Kiwi actors Temuera Morrison and Robyn Malcolm have reunited on the TV set after almost three decades - this time for a true-crime TV show about one of New Zealand's largest drug busts.
The drama series, called Far North, follows the true story of the comedic failure of a group who tried to import 501kg of methamphetamine in June 2016 at Ninety Mile Beach in Northland.
Eight people were imprisoned for their involvement in the importation.
It was dubbed the largest drug bust in the country up until 613kg of meth, worth $245 million, was seized at Auckland Airport in March this year.
It is 28 years since Morrison and Malcolm worked together on Shortland Street.
The Once Were Warriors and Outrageous Fortune stars will play the characters of a local couple from the Ahipara community, named in the series as Ed and Heather, who helped foil the organised crime operation.
The series, co-written by David White, is being produced by the makers of Shortland Street, South Pacific Pictures, and White Balance Pictures.
"I haven't worked with Tem since Shortland Street 1994. David's a fantastic writer-director to work with, the story is literally incredible, the real people are the most generous lovely humans you could ever meet and their dogs are the absolute best. Plus the sound of the sea follows you everywhere. Total magic experience," Malcolm said.
The series will film for 14 weeks, with seven weeks spent on location in the Far North.
In 2019, Detective Senior Sergeant Lloyd Schmid said the drug importation came unstuck thanks to the public in the Far North who reported suspicious activity.
"They are the real heroes in all this," he said.
The man, known as Ed in the series, was enlisted to help the group launch their boat so they could obtain the haul of drugs from the "mothership" out in the sea and bring them back to shore.
The group had deceived the local, telling him they wanted to go out and spread the ashes of a relative.
An unsuccessful attempt to launch the boat unfolded like a comedy of errors and the group scrambled to get another, paying for a $98,000 rigid hull inflatable boat in cash.
Featuring enough food in the boat to "feed a marae" for a week, the fact that the group were wearing gloves, and one had $500 cash laid in his hand as payment for his help, led the local to believe this was more than just a trip to spread ashes.
He called the police immediately.
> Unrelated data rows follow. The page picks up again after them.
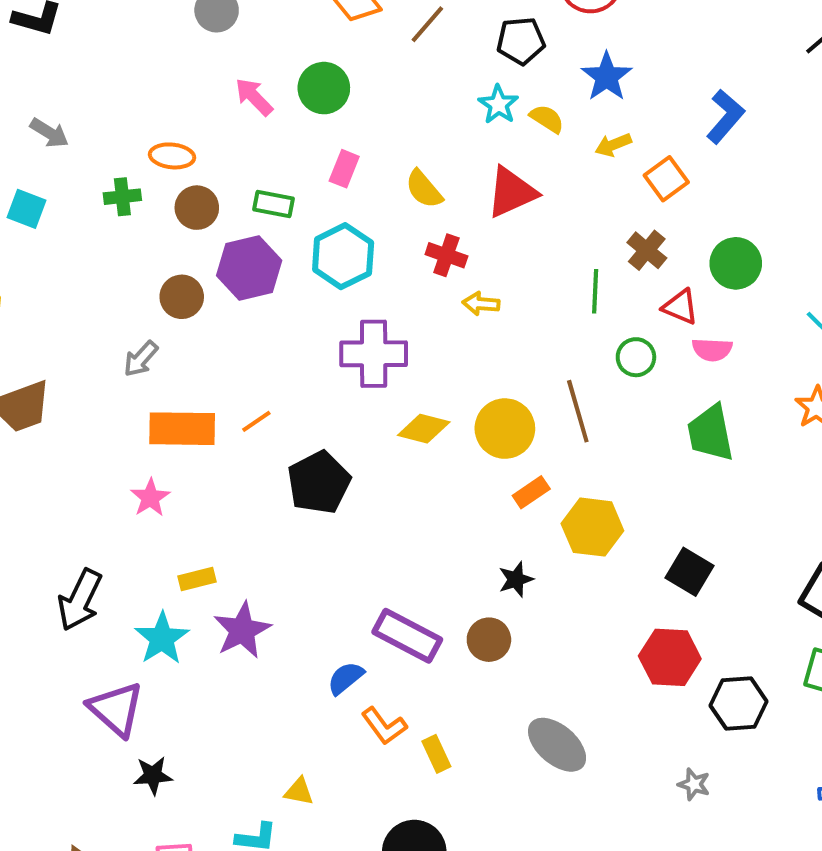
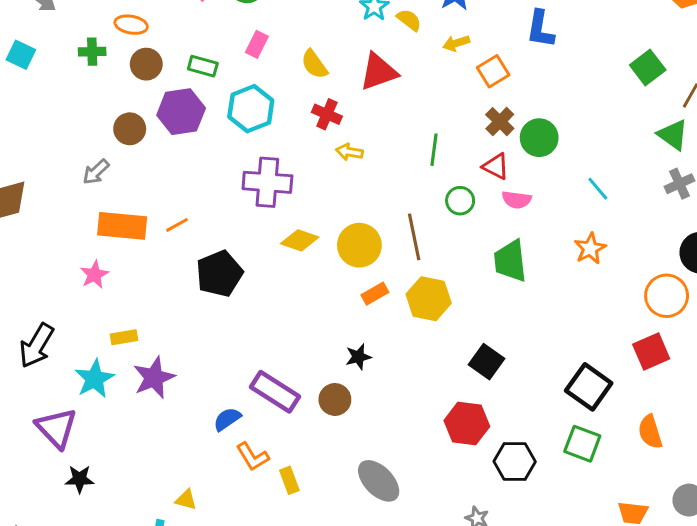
blue L-shape: (725, 116) -> (540, 29), turned 144
brown cross: (647, 250) -> (500, 122), moved
yellow hexagon: (592, 527) -> (429, 299), moved

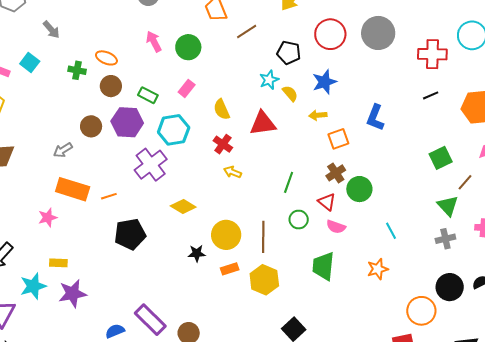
purple cross: (267, 182) -> (151, 165), moved, turned 36
yellow diamond: (300, 240) -> (183, 206), moved
black star: (358, 357) -> (197, 253), moved

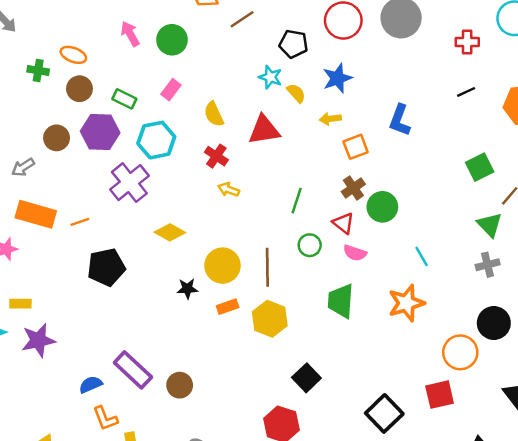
red cross: (432, 54) -> (467, 42), size x0.7
cyan star: (269, 80) -> (270, 77), turned -30
orange star: (378, 269) -> (406, 303), size x1.4

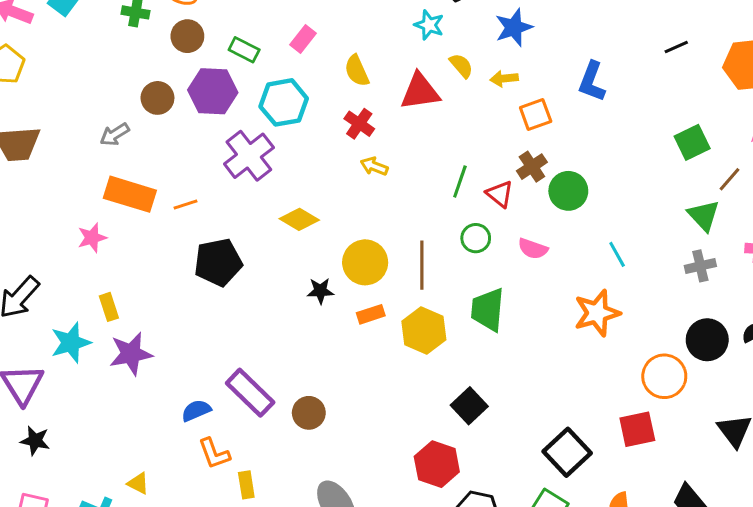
yellow semicircle: (296, 93) -> (461, 66), moved
red triangle: (343, 223) -> (500, 194), moved
green trapezoid: (341, 301) -> (488, 310), moved
yellow rectangle: (20, 304) -> (109, 307), turned 70

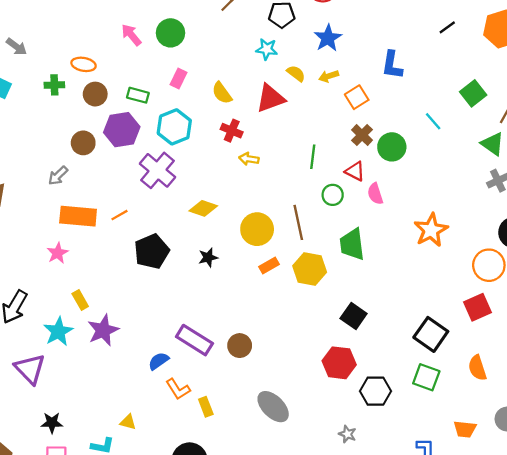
red triangle: (500, 194) -> (355, 171), moved
pink semicircle: (533, 249) -> (375, 194), turned 65
cyan line: (617, 254) -> (433, 121), moved
black star: (320, 291) -> (208, 257), moved
black star: (35, 441) -> (52, 423), moved

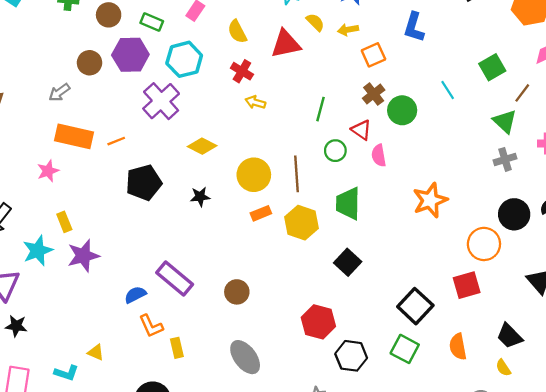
black square: (354, 316) -> (348, 262), moved
brown circle: (240, 346) -> (237, 292), moved
black star: (52, 423) -> (16, 326), moved

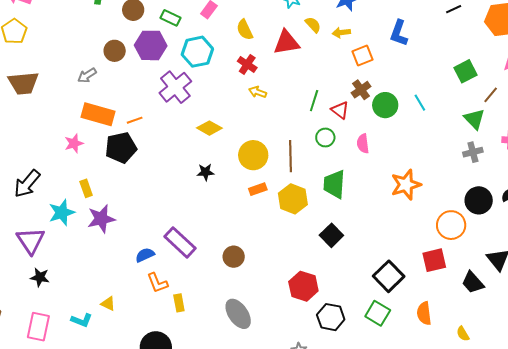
cyan line: (448, 90) -> (420, 103), moved
red triangle: (361, 130) -> (340, 110), moved
black pentagon: (144, 183) -> (121, 148), moved
black trapezoid: (509, 336) -> (473, 282), moved

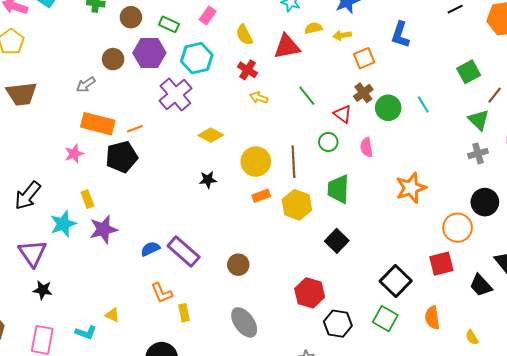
yellow semicircle: (313, 25) -> (313, 28), turned -60
green line: (314, 101) -> (307, 96), moved, turned -55
blue semicircle: (145, 255) -> (150, 249), moved

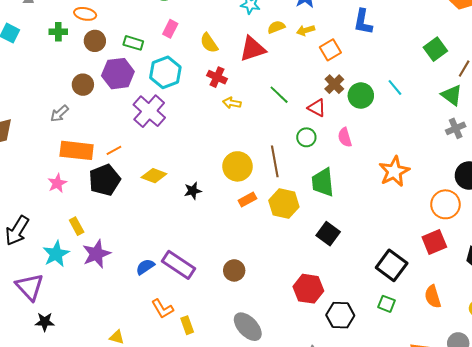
yellow diamond: (211, 135) -> (154, 176), moved
green square: (385, 319) -> (386, 304), size x0.7

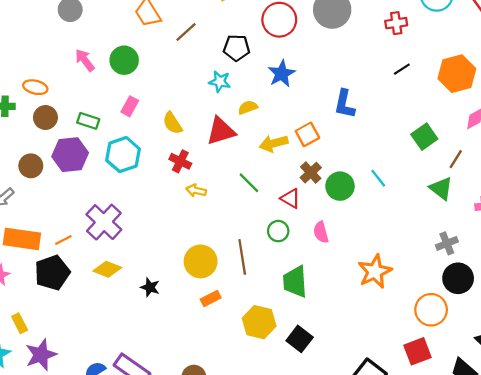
yellow arrow: (306, 30) -> (274, 143), moved, size x1.4
purple cross: (149, 111) -> (104, 222), moved
gray cross: (456, 128) -> (447, 243), moved
black star: (193, 191) -> (150, 287), turned 30
yellow hexagon: (284, 204) -> (259, 322), moved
But it wasn't until the group beached the boat, on arriving back from retrieving the drugs, that the attention of the police was fully caught.
A few hours later, police were interviewing the local man about his dealings with the group and as they were leaving his house, the group drove past.
"My wife said 'there they go, they're driving past'," the local said.
The police went on to find 52kg of meth buried in sand dunes and 449kg in a campervan.